Pelajaran kedua saya dapat di film berjudul The Great Gatsby yang saya tonton usai final Sirnas itu. Film yang dibintangi Leonardo Di Caprio ini mengajarkan lewat tokoh Gatsby bahwa ketika mimpi besar menjadi sebuah yang harus diperjuangkan, kita bisa berada di garis abu-abu karena seorang yang baik tidak perlu dikenal sebagai orang yang baik. Selain itu, kutipan di akhir film ini juga sangat inspirasional dan mengandung makna dalam. “Gatsby believed in the green light, the orgiastic future that year by year recedes before us. It eluded us then, but that’s no matter. Tomorrow we will run faster, stretch out our arms farther and one fine morning. So we boat on, boats against the current, borne back ceaselessly into the past”.

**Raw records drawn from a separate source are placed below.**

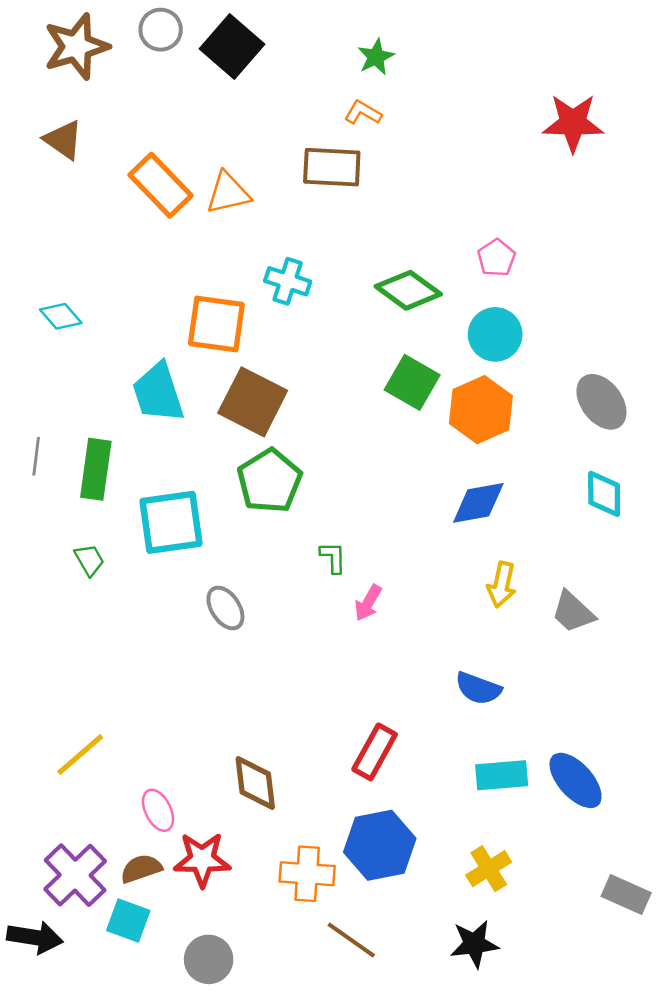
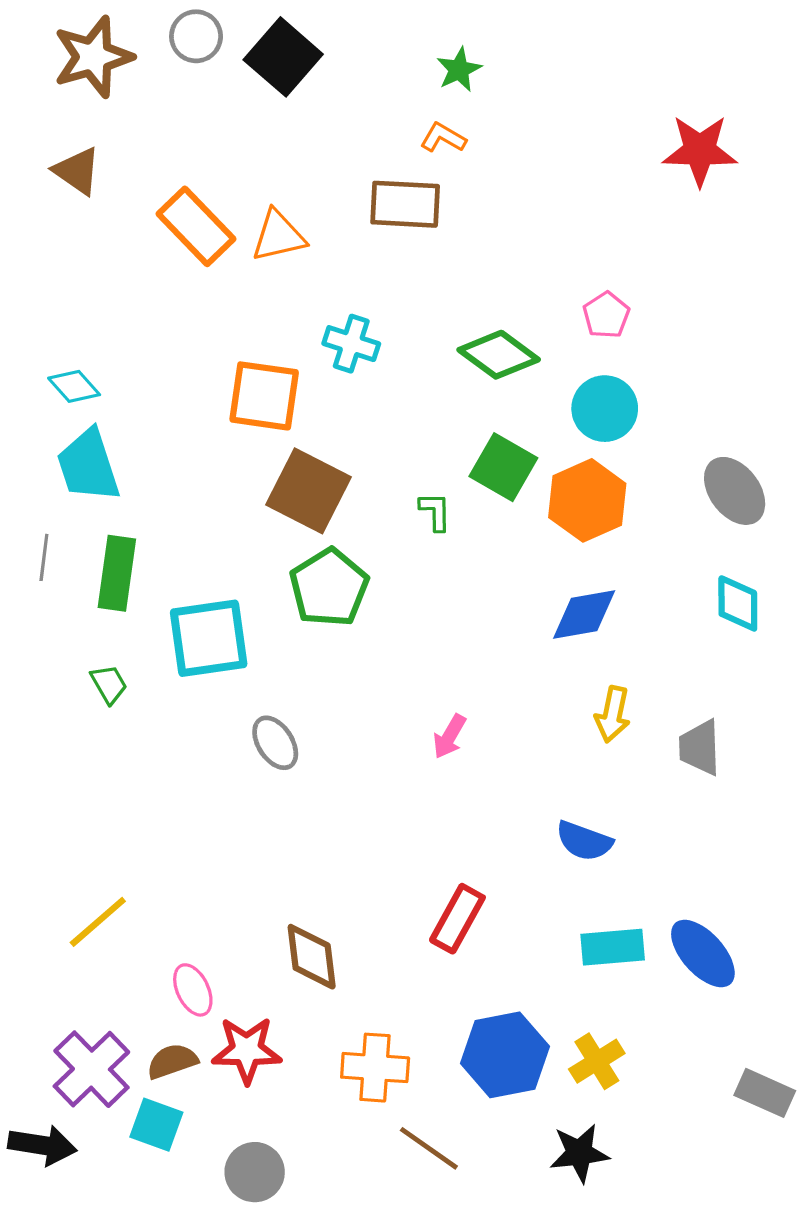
cyan trapezoid: (158, 393) -> (88, 466), moved
green L-shape: (333, 557) -> (435, 512), moved
gray trapezoid: (573, 612) -> (700, 748), turned 45
blue hexagon: (380, 845) -> (505, 1055), moved

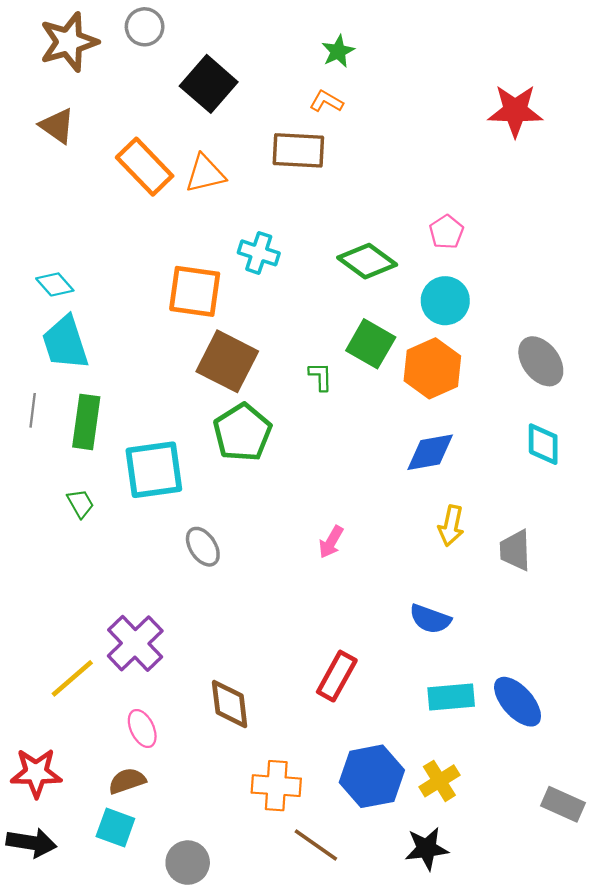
black square: (283, 57) -> (209, 84), moved
red star: (247, 1050) -> (36, 773), moved
purple cross: (91, 1069) -> (135, 643), moved

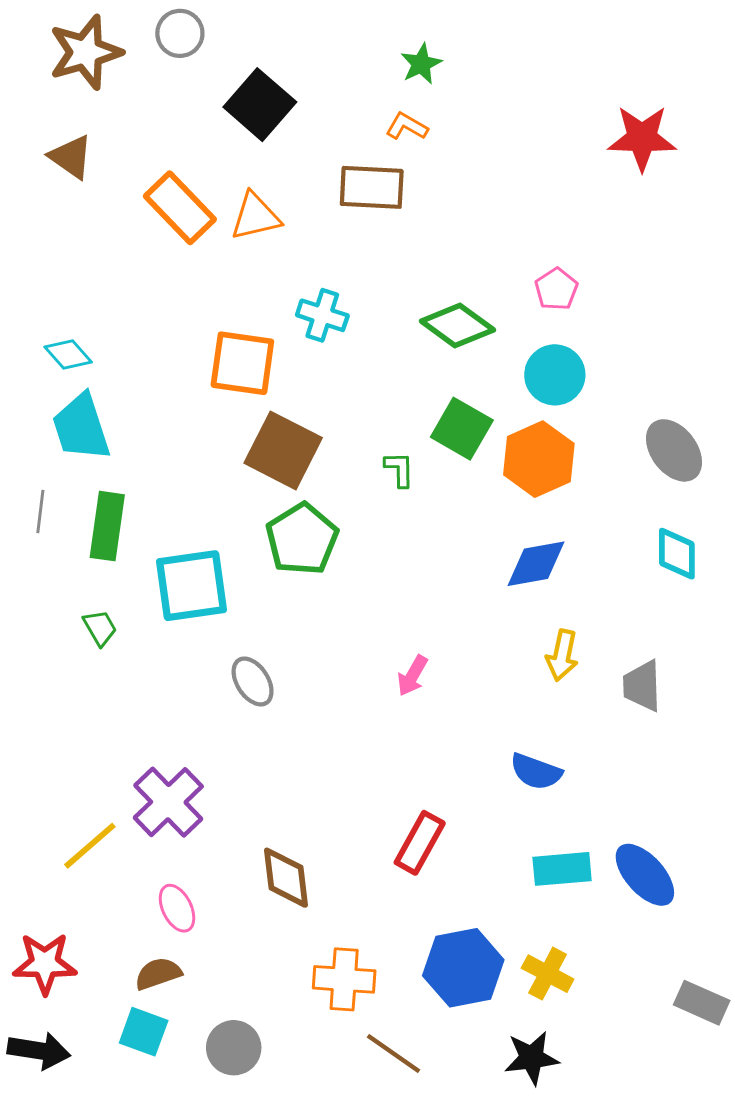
yellow cross: (439, 781) -> (548, 974), turned -30
gray circle: (188, 863) -> (234, 1048), moved

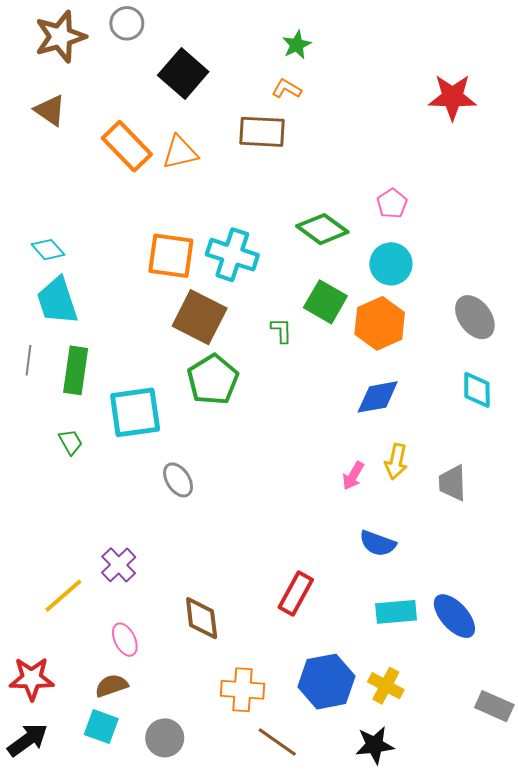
cyan cross: (322, 315) -> (232, 255), moved, size x1.4
pink arrow: (412, 676) -> (353, 476), moved
purple cross: (168, 802) -> (119, 565), size x0.7
black arrow: (39, 1051) -> (28, 740), turned -45

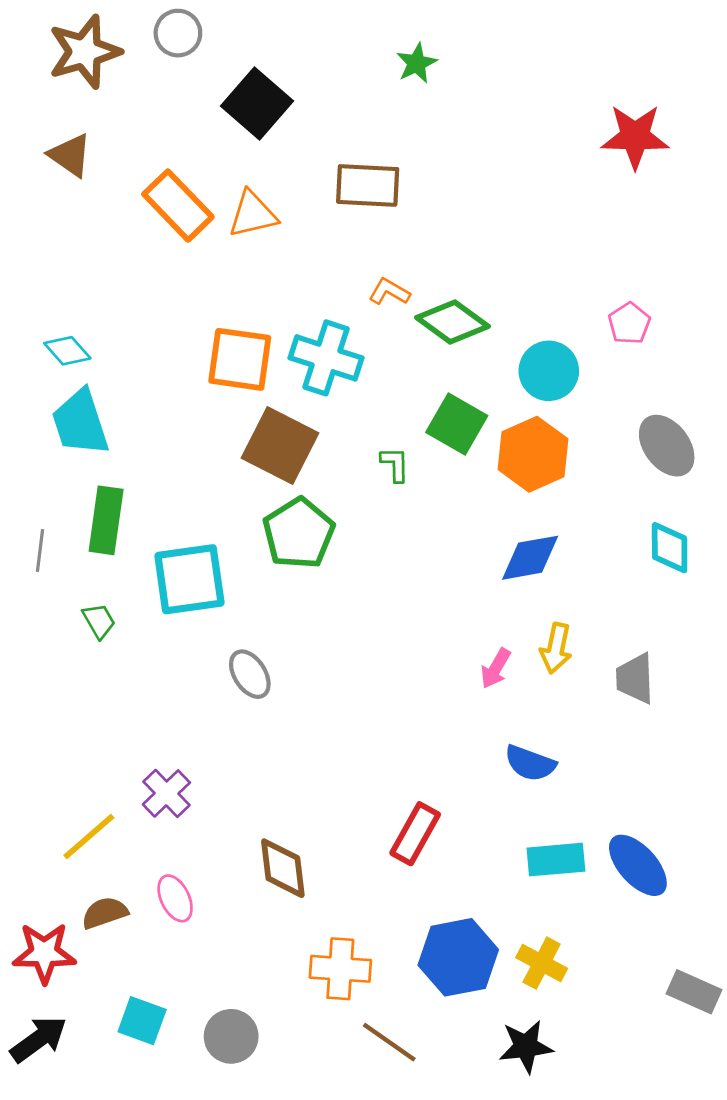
orange L-shape: (287, 89) -> (389, 292), moved
pink pentagon: (392, 204) -> (629, 323), moved
gray line: (29, 360) -> (40, 551), moved
brown semicircle: (111, 686) -> (105, 913), moved

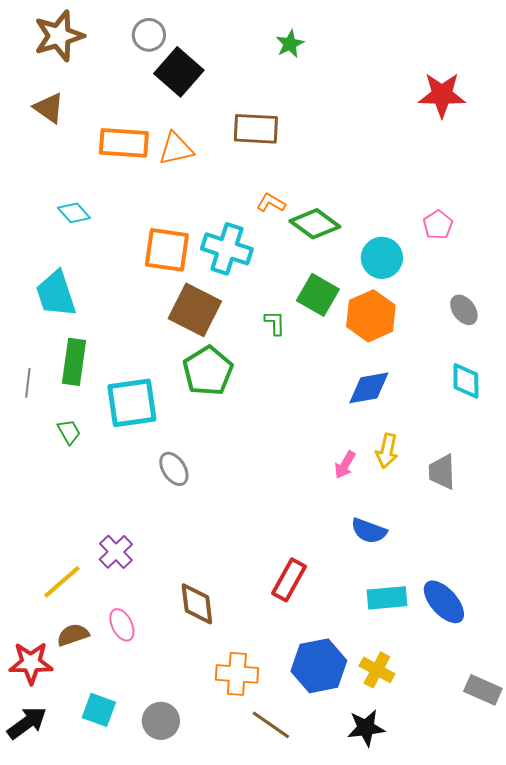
gray circle: (178, 33) -> (149, 35), moved
orange rectangle: (178, 206) -> (124, 143), turned -42
cyan diamond: (67, 351) -> (74, 213), moved
gray ellipse: (667, 446) -> (464, 310), size x0.7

Selanjutnya, saya dapat dari seorang yang menemani saya nonton Sirnas dan film di atas. Simple tapi priceless! Sosok ini kemarin mengajarkan untuk selalu membungkus sebuah kelebihan dengan integritas tinggi agar semuanya mendapatkan nilai lebih pada karakter kita kepada orang lain. Sesuatu yang kadang dilupakan karena kita lebih mementingkan kelebihan-kelebihan itu. Terima kasih LS sudah menyadarkan akan hal ini. :)

Keempat didapat dari rumah Mama saya di Bekasi. Kita bisa berbagi kebahagiaan dengan apapun tapi ketika kita membagi senyum dan sayang dengan orang tua dan keluarga, itulah kebahagiaan yang paling mendamaikan.

Akhirnya, setelah kembali ke kostan di kota Bandung saya merenung lalu menyimpulkan bahwa ternyata kemanapun kita berpijak selalu akan ada hal-hal kecil yang bisa dikail untuk pedoman hidup asal kita mau membuka hati.

Selamat membuka dan berpetualang dengan hati kawan!